Lettura 1 min.Non solo per il clima, l’estate prosegue anche con la lirica en plen air. Il 4 settembre (alle 20.45) col Ducato di Piazza Pontida propone a ChorusLife in via Serassi, nella piazza del Sagittario, il capolavoro «popolare» per definizione di Giuseppe Verdi, «La traviata». Qualcuno lo ricorderà, dovevano essere tre i titoli nel nuovo spazio all’aperto, tuttavia la nuova sede per la lirica all’aperto sarà inaugurata in questa circostanza, secondo titolo dell’estate della lirica in Piazza del Ducato di Piazza Pontida.

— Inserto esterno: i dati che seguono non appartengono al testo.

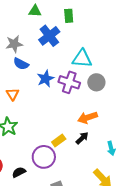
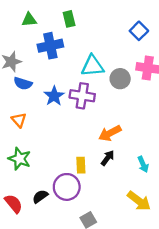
blue cross: (49, 36) -> (50, 46), turned 35
gray circle: (96, 82) -> (120, 79), moved
yellow rectangle: (59, 140) -> (81, 165), turned -48
black semicircle: (19, 172) -> (40, 196), moved

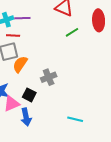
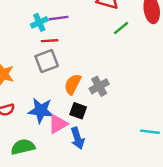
orange semicircle: (20, 64) -> (73, 84), moved
cyan line: (75, 119) -> (150, 132), moved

Gli interpreti, l’orchestra e il coro
Al capolavoro verdiano, che pure ebbe un sonoro fiasco al suo debutto alla Fenice nel marzo 1853, darà vita un gruppo di voci scelte: il soprano Roberta Salvati come protagonista (Violetta Valéry), voce del coro scaligero, il tenore bergamasco Luigi Albani come Alfredo Germont, pure della squadra scaligera, amante di Violetta, il baritono Fabrizio Brancaccio come Alfredo Germont, allievo di Leo Nuccio Massimiliano Di Fino oltre alla Flora Bervoix del mezzosoprano Daniela Giazzon, il soprano Sonia Lubrini come Annina e infine il basso Angelo Lodetti nelle vesti del Dottor Grenvil. Una miscela tra giovani e interpreti di consolidata esperienza. La produzione si avvale del contributo dell’orchestra e del coro Gianandrea Gavazzeni sotto la direzione concertazione di Antonio Brena, bacchetta fin dall’inizio dell’avventura.
Scorci della città
Se è vero che Traviata è un capolavoro senza tempo, attuale a metà XIX secolo come oggi, la regia di Mario Binetti propone una rilettura a suo modo contemporanea, aggiornata all’attualità. «Sarà un omaggio a Bergamo - dice Binetti - la scenografia prevede una serie di ledwall, di maxi televisori che contribuiscono ad una ambientazione esplicita: Violetta si presenta in un attico con vista Città Alta, l’amica Flora invece è nella zona di Borgo Palazzo, in un contesto di campagna che ricorda volutamente la zona del monastero di Astino». L’opera, prosegue Binetti , era stata pensata come un omaggio a Bergamo, ma anche al ChorusLife, nuova locazione pensata per le iniziative operistiche estive del Ducato. «L’omaggio a ChorusLife significa un allestimento in chiave moderna, lo si vedrà nei costumi, nell’arredo e nelle ambientazioni, in linea con lo stile e le architetture del ChorusLife. Diversamente da Elisir d’amore (proposto all’Auditorium del seminario, ndr) con il coro vicino al pubblico e in platea, qui l’impostazione è molto più in linea con quella del teatro, del palcoscenico secondo i canoni, divisi dalla platea anche se all’aperto».
Un messaggio positivo
Non ci saranno grandi movimenti, ma sarà diverso il finale. «Non volevo la classica Violetta morente sul letto, sarà su una grande poltrona - chiosa Binetti - pur essendo tragica, in Traviata vedo anche altro: pensate che l’ultima parola pronunciata dalla protagonista è “O gioia”: immagino che oltre la morte ci sia anche un messaggio positivo. È un messaggio è in linea con la mia visione ottimistica dell’arte e della vita». L’ingresso costa 25 euro, i biglietti sono disponibili su Ticketing Evients.com e all’Infopoint ChorusLife.